1933- Elizabeth Irene Cullinan, acclaimed U.S. short-story writer and novelist who was known for her fiction about Irish-Americans; many of her stories were published in The New Yorker.
1933 – Noémia Delgado, Portuguese screenwriter, film editor, and director.
1933 – Slobodan Selenic, Serbian writer, literary critic, playwright, and university professor.
1935 – Harry Crews, U.S. novelist, short-story writer, playwright, screenwriter, and essayist, known for his Southern Gothic literature.
1938 – Laila Hirvisaari (also known as Laila Hietamies), bestselling, award-winning Finnish novelist, playwright, and short-story writer.
1938 – Gu Long (pen name for Xiong Yaohua), Hong Kong-born Taiwanese novelist, screenwriter, and film director who started his own studio to produce film adaptations of his works.
1941 – Nína Björk Árnadóttir, Icelandic playwright, poet, and novelist.
1941 – Georgess McHargue, U.S. author, poet, and editor who was best known for her fiction for children, but who also wrote nonfiction, most notably about history, archaeology, mythology, and paranormal studies.
1943 – Barbara Watson Andaya, Australian author, historian, and professor who specializes in Indonesia and Maritime Southeast Asia, with an interest in women’s history in the region.
1943 – Nikki Giovanni, influential U.S. poet, writer, professor, commentator, children’s book author, and Civil Rights activist; she was one of the foremost authors of the Black Arts Movement.
1947 – T.J. MacGregor (real name Patricia Janeshutz MacGregor), Venezuelan-born U.S. mystery novelist, astrologer, and nonfiction writer who has also written books under the pseudonyms Alison Drake, Tish Janeshutz, and Trish MacGregor.
1952 – Orhan Pamuk, bestselling Nobel Prize-winning Turkish novelist. and professor.
1954 – Louise Erdrich, award-winning U.S. author of novels, poetry, short stories, and children’s books, generally featuring Native American characters; she is also known as a nonfiction writer and a bookseller.
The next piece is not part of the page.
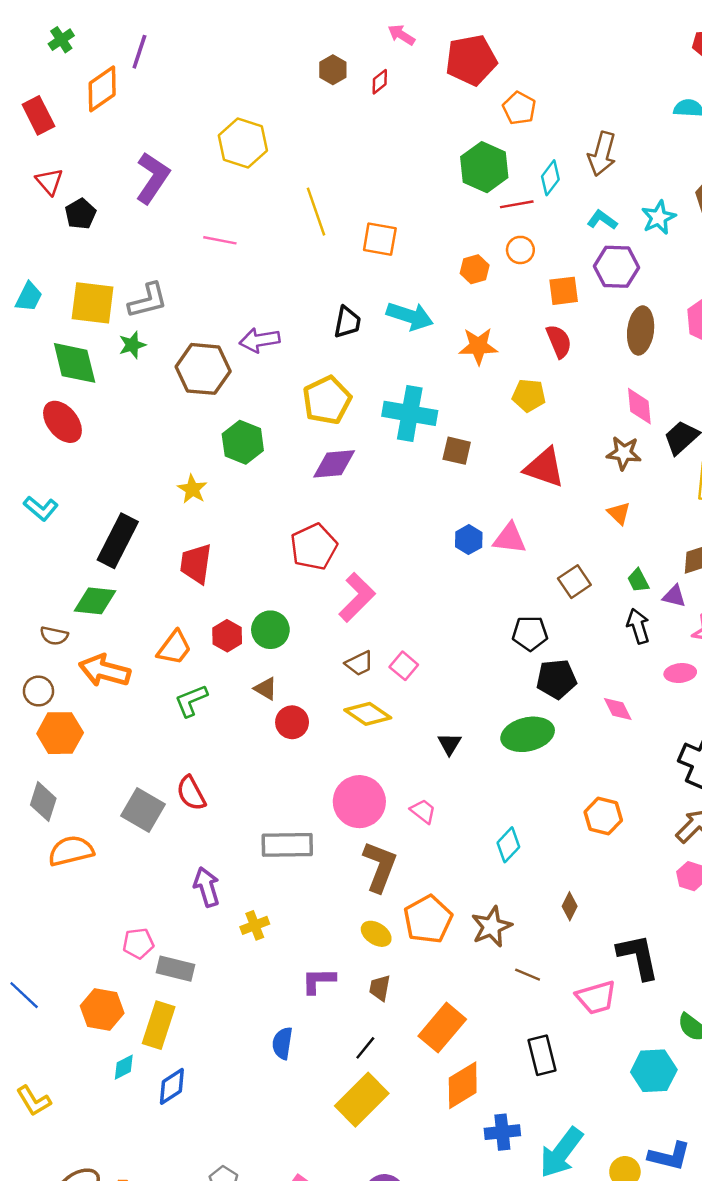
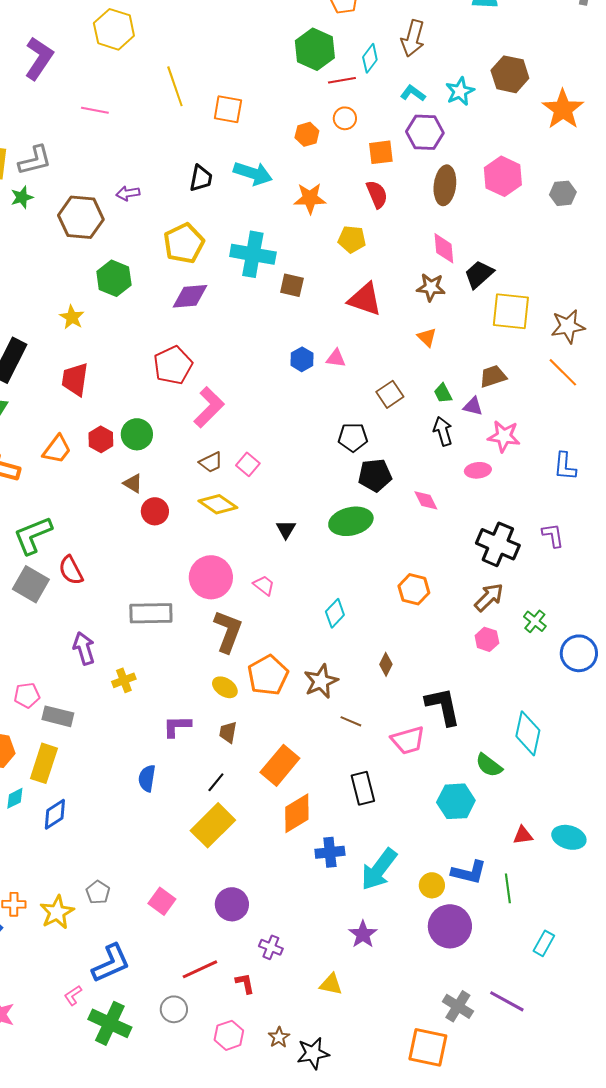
purple arrow: (260, 340) -> (128, 193), size x0.7
pink triangle: (510, 538) -> (336, 358), size x0.7
green L-shape: (191, 701) -> (33, 535), moved, size x1.4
She is an enrolled member of the Turtle Mountain Band of Chippewa Indians, a federally recognized tribe of the Anishinaabe (also known as Ojibwa and Chippewa). She was married to novelist and professor Michael Dorris.
1957 – Fred Vargas (pseudonym for Frédérique Audoin-Rouzeau), award-winning French writer, historian, archaeologist, and novelist; she was especially known for her crime novels.
1959 – Mohsen Kadivar, Iranian author, philosopher, intellectual reformist, and professor of Islamic Studies.
1964 – Ayman Zohry, Egyptian demographer, geographer, author, and professor who is an expert on human migration.
1972 – Kim Hyun-seok, South Korean screenwriter, film director, and actor.
1974 – Bear Grylls, British television personality and author of memoirs and survival guides.
1974 – Jan Roar Leikvoll, award-winning Norwegian novelist.
1976 – Atwar Bahjat, popular Iraqi journalist and television correspondent; she was posthumously awarded the International Press Freedom Award after she and two colleagues were hunted down and murdered in 2006 while covering a story.